From mboxrd@z Thu Jan  1 00:00:00 1970
Return-Path: <linux-kernel-owner+w=401wt.eu-S1757374AbZHZNhW@vger.kernel.org>
Received: (majordomo@vger.kernel.org) by vger.kernel.org via listexpand
	id S1757374AbZHZNhW (ORCPT <rfc822;w@1wt.eu>);
	Wed, 26 Aug 2009 09:37:22 -0400
Received: (majordomo@vger.kernel.org) by vger.kernel.org id S1757304AbZHZNhV
	(ORCPT <rfc822;linux-kernel-outgoing>);
	Wed, 26 Aug 2009 09:37:21 -0400
Received: from mx1.redhat.com ([209.132.183.28]:22590 "EHLO mx1.redhat.com"
	rhost-flags-OK-OK-OK-OK) by vger.kernel.org with ESMTP
	id S1756496AbZHZNhU (ORCPT <rfc822;linux-kernel@vger.kernel.org>);
	Wed, 26 Aug 2009 09:37:20 -0400
Message-ID: <4A953AAD.2000707@redhat.com>
Date: Wed, 26 Aug 2009 09:37:49 -0400
From: Ric Wheeler <rwheeler@redhat.com>
User-Agent: Mozilla/5.0 (X11; U; Linux x86_64; en-US; rv:1.9.1.1) Gecko/20090806 Fedora/3.0-3.8.b3.fc12 Thunderbird/3.0b3
MIME-Version: 1.0
To: Theodore Tso <tytso@mit.edu>, Pavel Machek <pavel@ucw.cz>,
       Florian Weimer <fweimer@bfk.de>,
       Goswin von Brederlow <goswin-v-b@web.de>, Rob Landley <rob@landley.net>,
       kernel list <linux-kernel@vger.kernel.org>,
       Andrew Morton <akpm@osdl.org>, mtk.manpages@gmail.com,
       rdunlap@xenotime.net, linux-doc@vger.kernel.org,
       linux-ext4@vger.kernel.org, corbet@lwn.net
Subject: Re: [patch] ext2/3: document conditions when reliable operation is
 possible
References: <20090825225114.GE4300@elf.ucw.cz> <4A946DD1.8090906@redhat.com> <20090825232601.GF4300@elf.ucw.cz> <4A947682.2010204@redhat.com> <20090825235359.GJ4300@elf.ucw.cz> <4A947DA9.2080906@redhat.com> <20090826001645.GN4300@elf.ucw.cz> <4A948259.40007@redhat.com> <20090826010018.GA17684@mit.edu> <20090826011605.GS4300@elf.ucw.cz> <20090826025514.GE32712@mit.edu>
In-Reply-To: <20090826025514.GE32712@mit.edu>
Content-Type: text/plain; charset=ISO-8859-1; format=flowed
Content-Transfer-Encoding: 7bit
Sender: linux-kernel-owner@vger.kernel.org
List-ID: <linux-kernel.vger.kernel.org>
X-Mailing-List: linux-kernel@vger.kernel.org

On 08/25/2009 10:55 PM, Theodore Tso wrote:
> On Wed, Aug 26, 2009 at 03:16:06AM +0200, Pavel Machek wrote:
>> Hi!
>>
>>> 3) Does that mean that you shouldn't use ext3 on RAID drives?  Of
>>> course not!  First of all, Ext3 still saves you against kernel panics
>>> and hangs caused by device driver bugs or other kernel hangs.  You
>>> will lose less data, and avoid needing to run a long and painful fsck
>>> after a forced reboot, compared to if you used ext2.  You are making
>>
>> Actually... ext3 + MD RAID5 will still have a problem on kernel
>> panic.

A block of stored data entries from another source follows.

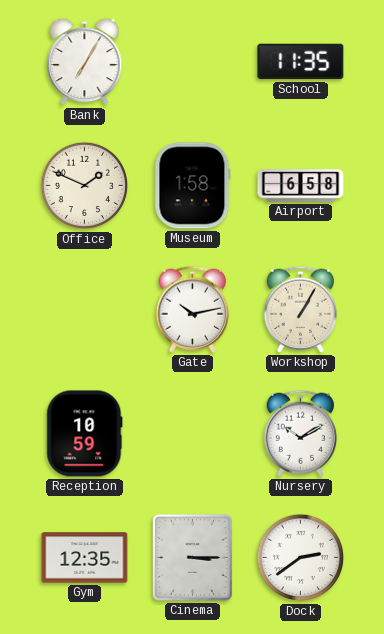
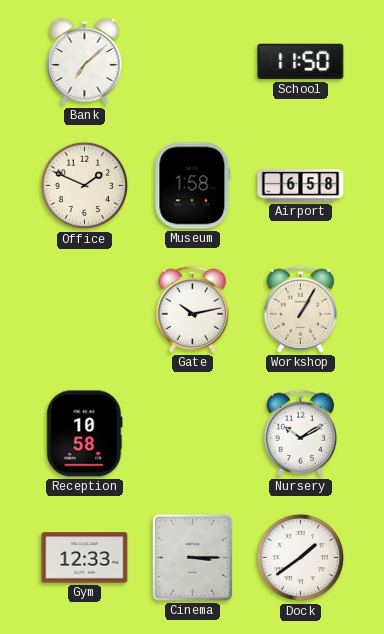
Bank: 7:05 -> 7:08
School: 11:35 -> 11:50
Reception: 10:59 -> 10:58
Gym: 12:35 -> 12:33
Dock: 2:39 -> 1:39
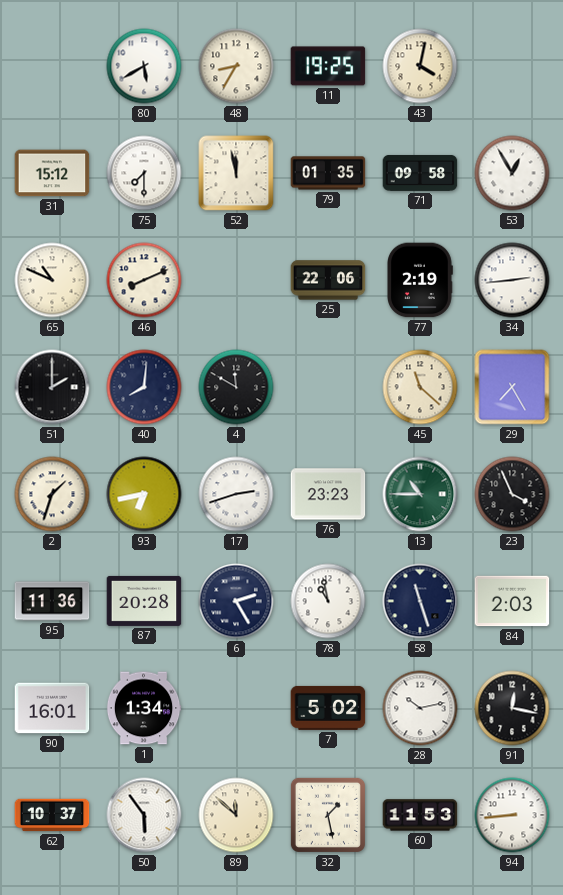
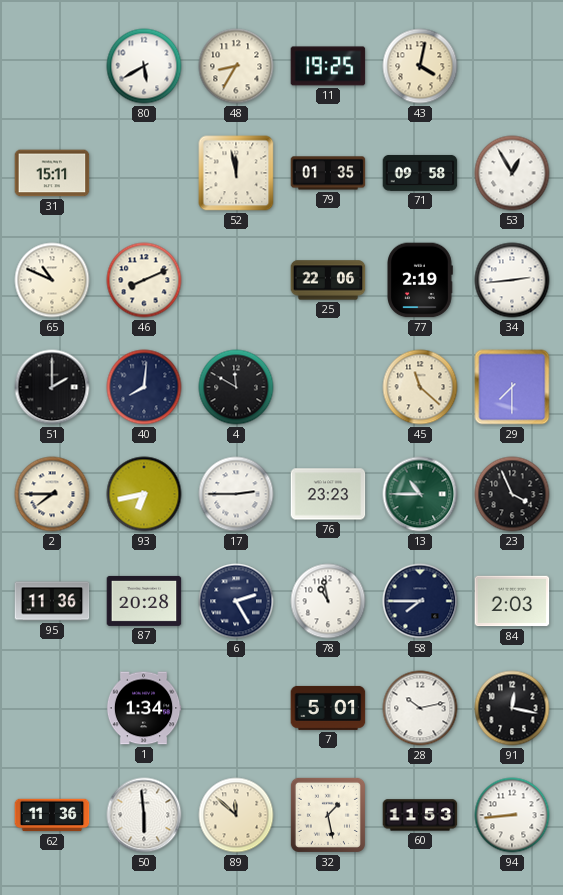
31: 15:12 -> 15:11
75: 7:30 -> none
29: 7:25 -> 7:30
2: 1:33 -> 7:45
17: 2:42 -> 2:45
58: 11:27 -> 7:45
90: 16:01 -> none
7: 5:02 -> 5:01
62: 10:37 -> 11:36
50: 5:54 -> 5:59
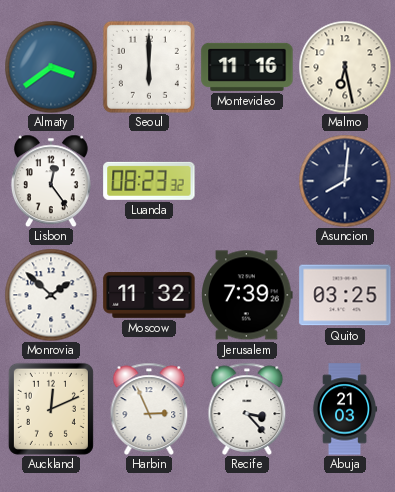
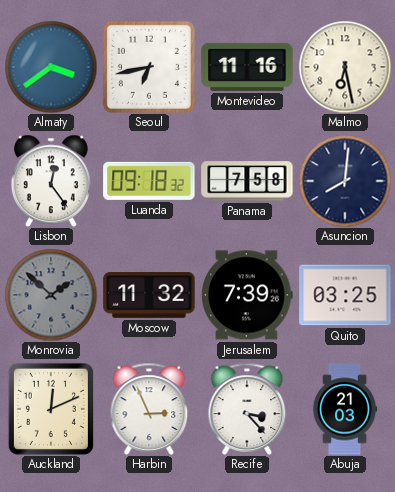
Seoul: 6:00 -> 6:43
Luanda: 08:23 -> 09:18
Panama: none -> 7:58
Monrovia dial: white -> grey
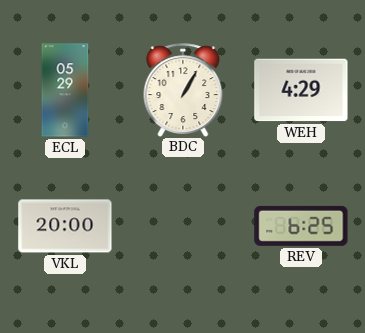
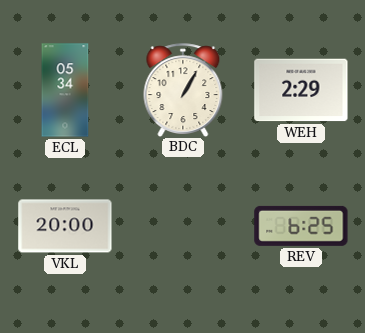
ECL: 05:29 -> 05:34
WEH: 4:29 -> 2:29
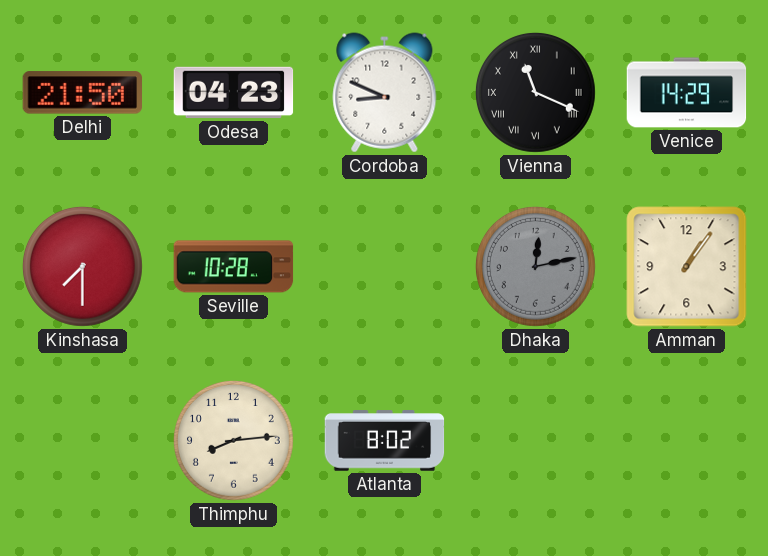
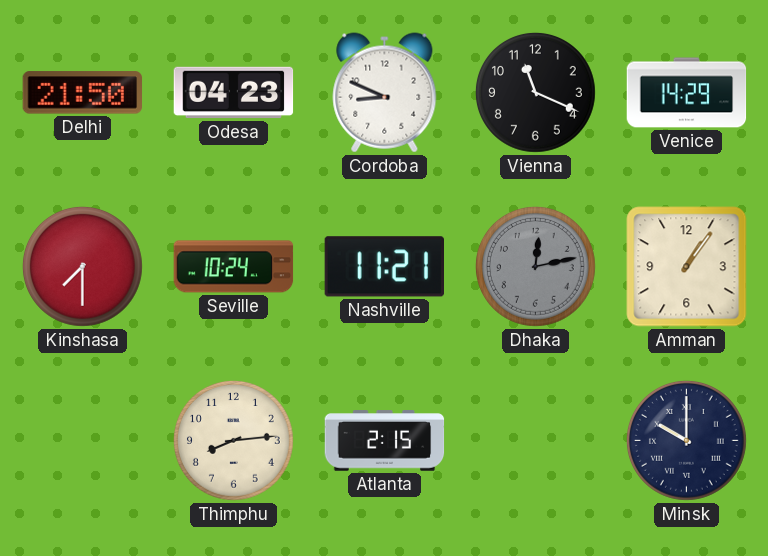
Vienna numerals: Roman -> Arabic
Seville: 10:28 -> 10:24
Nashville: none -> 11:21
Atlanta: 8:02 -> 2:15
Minsk: none -> 10:00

MD RAID5 is implemented in software, so if kernel panics, you
>> can still get inconsistent data in your array.
>
> Only if the MD RAID array is running in degraded mode (and again, if
> the system is in this state for a long time, the bug is in the system
> administrator).  And even then, it depends on how the kernel dies.  If
> the system hangs due to some deadlock, or we get an OOPS that kills a
> process while still holding some locks, and that leads to a deadlock,
> it's likely the low-level MD driver can still complete the stripe
> write, and no data will be lost.  If the kernel ties itself in knots
> due to running out of memory, and the OOM handler is invoked, someone
> hitting the reset button to force a reboot will also be fine.
>
> If the RAID array is degraded, and we get an oops in interrupt
> handler, such that the system is immediately halted --- then yes, data
> could get lost.  But there are many system crashes where the software
> RAID's ability to complete a stripe write would not be compromised.
>
>         	       	  	     	    	  	- Ted

Just to add some real world data, Bianca Schroeder published a really good paper 
that looks at failures in national labs which has actual measured disk failures:

http://www.cs.cmu.edu/~bianca/fast07.pdf

Her numbers showed various rates of failures, but depending on the box, drive 
type, etc, they lost between 1-6% of the install drives each year.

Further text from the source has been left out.